## Name: Tridib Paul TUrjo
## Student ID:202059523

## Name: Md Jawad Ul Tazwar
## Student ID: 202057543

## Presentation Video link: https://youtu.be/P8wDpish9nA?si=wxdhndjjy2GaoU51

In [1]:
import pandas as pd
import matplotlib.pyplot as plt
import seaborn as sns
import ipywidgets as widgets
import numpy as np
from sklearn.linear_model import LinearRegression

In [2]:
df = pd.read_csv('open_gym.csv')

# GymSight: Activity Viewer

## Seasonal & Annual Gym Trends Snapshot

In [3]:
df['open_gym_start'] = pd.to_datetime(df['open_gym_start'])
df['quarter'] = df['open_gym_start'].dt.to_period('Q')
df['year'] = df['open_gym_start'].dt.to_period('Y')

In [4]:
def plot_trend(period='Y', facility='All'):
    if facility == 'All':
        filtered_df = df
    else:
        filtered_df = df[df['facility_title'] == facility]
    
    plt.figure(figsize=(10, 6))
    
    if period == 'Y':
        period_totals = filtered_df.groupby('year')['total'].sum().reset_index()
        period_totals['year'] = period_totals['year'].dt.to_timestamp()
        sns.lineplot(data=period_totals, x='year', y='total', marker='o', linestyle='-', color='b')
        plt.title(f'Yearly Total Participants in Open Gym Sessions ({facility})')
        plt.xlabel('Year', size = 12)
    else:
        period_totals = filtered_df.groupby('quarter')['total'].sum().reset_index()
        period_totals['quarter'] = period_totals['quarter'].dt.to_timestamp()
        
        quarter_mapping = {1: 'Q1', 2: 'Q2', 3: 'Q3', 4: 'Q4'}
        period_totals['quarter_name'] = period_totals['quarter'].dt.quarter.map(quarter_mapping)
        
        sns.scatterplot(data=period_totals, x='quarter', y='total', hue='quarter_name', palette=['red', 'green', 'blue', 'orange'], legend='full', s=100)
        sns.lineplot(data=period_totals, x='quarter', y='total', color='grey', linestyle='--')
        
        plt.title(f'Quarterly Total Participants in Open Gym Sessions ({facility})')
        plt.xlabel('Quarter', size = 12)
    
    plt.gca().set_facecolor('#f0f0f0')  
    plt.gcf().set_facecolor('#e0e0e0') 
    plt.ylabel('Total Participants', size = 12)
    plt.grid(False)
    plt.tight_layout()
    plt.show()

period_widget = widgets.RadioButtons(
    options=[('Yearly', 'Y'), ('Quarterly', 'Q')],
    value='Y',
    description='Period:',
    layout={'width': 'max-content'}
)

facilities_dropdown = widgets.Dropdown(
    options=['All'] + list(df['facility_title'].unique()),
    value='All',
    description='Facility:',
)

dropdowns_hbox = widgets.HBox([period_widget, facilities_dropdown])
widgets.interactive(plot_trend, period=period_widget, facility=facilities_dropdown)

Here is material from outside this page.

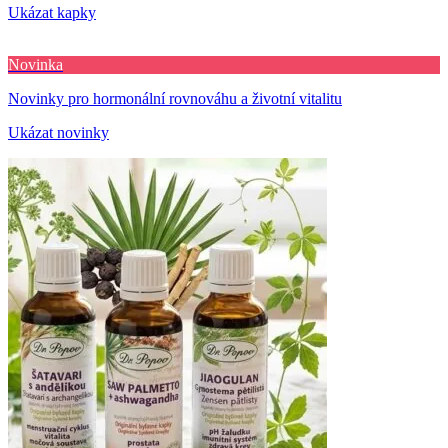
Ukázat kapky
Novinka
Novinky pro hormonální rovnováhu a životní vitalitu
Ukázat novinky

interactive(children=(RadioButtons(description='Period:', layout=Layout(width='max-content'), options=(('Yearl…

## Demographic Dynamics

In [5]:
df['open_gym_start'] = pd.to_datetime(df['open_gym_start'])
facilities = ['All'] + df['facility_title'].unique().tolist()
def plot_gender_by_facility(facility):
    if facility != 'All':
        df_filtered = df[df['facility_title'] == facility]
    else:
        df_filtered = df

    gender_totals_filtered = df_filtered.groupby('year').agg({'total_females': 'sum', 'total_males': 'sum'}).reset_index()

    plt.figure(figsize=(10, 6))
    width = 0.4
    ind = range(len(gender_totals_filtered))
    plt.bar(ind, gender_totals_filtered['total_females'], width, label='Females', color='lightcoral', edgecolor='black')
    plt.bar([i + width for i in ind], gender_totals_filtered['total_males'], width, label='Males', color='lightblue', edgecolor='black')

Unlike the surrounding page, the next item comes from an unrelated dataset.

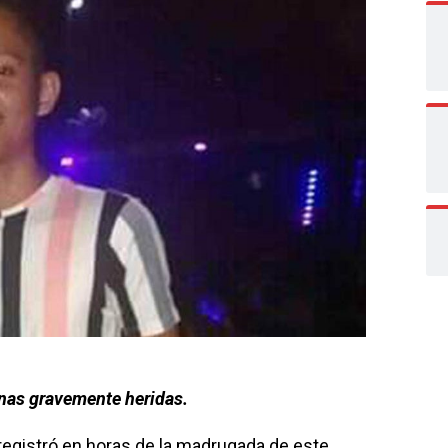
onas gravemente heridas.
 registró en horas de la madrugada de este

    plt.ylabel('Total Participants', size = 12)
    plt.xlabel('Year', labelpad=16, size = 12)
    plt.title(f'Participants by Gender Over the Years ({facility})')
    plt.xticks([i + width / 2 for i in ind], gender_totals_filtered['year'].dt.year, rotation=45)
    plt.legend(loc='best')
    plt.grid(True, axis='y', linestyle='--', alpha=0.7)
    plt.tight_layout()
    plt.show()

def plot_residency_by_facility(facility):
    if facility != 'All':
        df_filtered = df[df['facility_title'] == facility]
    else:
        df_filtered = df

    residency_totals_filtered = df_filtered.groupby('year').agg({'total_residents': 'sum', 'total_non_residents': 'sum'}).reset_index()

    plt.figure(figsize=(10, 6))
    width = 0.4
    ind = range(len(residency_totals_filtered))
    plt.bar(ind, residency_totals_filtered['total_residents'], width, label='Residents', color='cadetblue', edgecolor='black')
    plt.bar([i + width for i in ind], residency_totals_filtered['total_non_residents'], width, label='Non-Residents', color='powderblue', edgecolor='black')

    plt.ylabel('Total Participants', size = 12)
    plt.xlabel('Year', labelpad=16, size = 12)
    plt.title(f'Participants by Residency Over the Years ({facility})')
    plt.xticks([i + width / 2 for i in ind], residency_totals_filtered['year'].dt.year, rotation=45)
    plt.legend(loc='best')
    plt.grid(True, axis='y', linestyle='--', alpha=0.7)
    plt.tight_layout()
    plt.show()

def display_plots(facility, plot_type):
    if plot_type == 'Gender':
        plot_gender_by_facility(facility)
    else:  # plot_type == 'Residency'
        plot_residency_by_facility(facility)

facility_dropdown = widgets.Dropdown(options=facilities, value='All', description='Facility:')
plot_type = widgets.RadioButtons(options=['Gender', 'Residency'], value='Gender', description='Type:', orientation='horizontal')

widgets.interactive(display_plots, facility=facility_dropdown, plot_type=plot_type)


interactive(children=(Dropdown(description='Facility:', options=('All', 'Bond Park Community Center', 'Herbert…

## Weekly Gym Traffic

In [6]:
df2 = pd.read_csv('open_gym.csv')
df2['open_gym_start'] = pd.to_datetime(df2['open_gym_start'])
df2['gym_hour'] = df2['open_gym_start'].dt.hour
df2['weekday'] = df2['open_gym_start'].dt.day_name()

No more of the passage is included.